Box Score is a weekly column that offers a look at sports games and the athletic side of the industry from the perspective of veteran reviewer and sports fan Richard Grisham.
It’s a foregone conclusion that we’ve seen the last of the MLB 2K series. A quick analysis of facts, rumors, and innuendo all lead to the undeniable truth that 2K Sports’ corporate parent Take-Two Interactive has cut the cord on their relationship with Major League Baseball.
FACT: The only sports game that shows up on Take-Two’s list of releases for fiscal 2013 is their top-selling basketball franchise, NBA 2K13.
FACT: Take-Two President Strauss Zelnick has gone on record stating (more than once) that he’s not interested in licensed properties.

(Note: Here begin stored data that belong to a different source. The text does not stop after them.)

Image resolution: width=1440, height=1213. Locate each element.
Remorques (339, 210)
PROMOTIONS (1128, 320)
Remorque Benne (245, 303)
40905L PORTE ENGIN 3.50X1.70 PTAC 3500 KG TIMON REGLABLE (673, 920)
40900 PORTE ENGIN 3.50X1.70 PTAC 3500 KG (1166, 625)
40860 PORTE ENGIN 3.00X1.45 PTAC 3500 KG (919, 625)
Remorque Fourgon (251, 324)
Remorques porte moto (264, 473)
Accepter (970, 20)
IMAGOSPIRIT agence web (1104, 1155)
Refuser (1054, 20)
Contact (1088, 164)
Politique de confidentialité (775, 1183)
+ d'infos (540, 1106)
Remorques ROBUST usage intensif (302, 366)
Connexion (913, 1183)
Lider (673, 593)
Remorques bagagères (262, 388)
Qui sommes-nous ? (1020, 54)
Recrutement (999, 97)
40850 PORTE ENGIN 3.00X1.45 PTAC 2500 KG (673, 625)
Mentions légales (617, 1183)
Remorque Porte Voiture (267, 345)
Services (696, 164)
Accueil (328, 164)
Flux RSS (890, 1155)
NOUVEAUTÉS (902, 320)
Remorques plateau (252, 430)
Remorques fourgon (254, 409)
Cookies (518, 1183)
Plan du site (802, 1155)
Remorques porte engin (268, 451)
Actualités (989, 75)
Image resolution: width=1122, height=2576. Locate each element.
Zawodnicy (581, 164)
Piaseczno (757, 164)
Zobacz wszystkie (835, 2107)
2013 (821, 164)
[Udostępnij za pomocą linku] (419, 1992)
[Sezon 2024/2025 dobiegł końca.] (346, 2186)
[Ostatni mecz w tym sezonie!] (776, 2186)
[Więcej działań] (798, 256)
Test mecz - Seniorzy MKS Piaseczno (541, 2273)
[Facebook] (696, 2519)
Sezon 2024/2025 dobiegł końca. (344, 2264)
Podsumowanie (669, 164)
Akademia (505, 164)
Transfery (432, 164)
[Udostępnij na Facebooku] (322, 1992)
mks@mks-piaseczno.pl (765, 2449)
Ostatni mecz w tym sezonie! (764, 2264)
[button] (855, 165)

INNUENDO: The last two sports games to ‘disappear’ from Take-Two’s release list, NHL 2K and College Hoops 2K, were summarily killed off. MLB 2K is facing the same fate.
RUMOR: Take-Two has lost upwards of $30 million on their ill-fated (and extremely secretive) exclusive third-party license to make MLB games.
So with all that, you can take it to the bank that MLB 2K13 will never exist. Savaged by many, enjoyed by some, and loved by few, 2K Sports’ baseball franchise walks into the sunset as a symbol of a bygone era; one that saw publishers snap up expensive exclusive sports licenses in an effort to eliminate their competition. In Take-Two’s case, it proved to be disastrous.
Of course, MLB 2K12 continues to exist and even get patched. For reasons I can’t exactly pinpoint, I’m playing it almost every day. Granted, it’s mostly the My Player mode with a created starting pitcher – a feature that leans heavily on the game’s strengths and mitigates many of the glaring issues with fielding and hitting – but I’m well into 2014 and don’t see myself stopping anytime soon. Perhaps it’s nostalgia for MLB 2K7, the last baseball game that I played a full 162-game season (sharing that honor with MVP 2005 and MicroLeague Baseball). Maybe it’s because I rarely get a chance to play a game I know will be the last of its kind, a wistful kind of experience akin to watching a band perform on a farewell tour.
Mostly, though, it’s because I just don’t want it to go away.
Not MLB 2K, that is; while I don’t have the amount of vitriol for the series that many do, there’s no denying it’s an inferior product in most ways to MLB The Show as well as its other big-time sports counterparts.
What I’m most broken up about is the loss of The BIGS, the most fun baseball game I’ve ever played.
Back in 2007 when 2K Sports was actively seeking ways to make the most of their MLB license, The BIGS rocked the sports game world. Boasting gorgeous visuals and a unique combination of action and strategy, it blew the doors off the traditional baseball sim and dramatically upped the ante on ‘arcade’ sports titles. Its follow up in 2009 was similarly spectacular, expanding the options and adding a few more weapons to the arsenal. In fact, some would say that it’s the last truly original arcade sports game.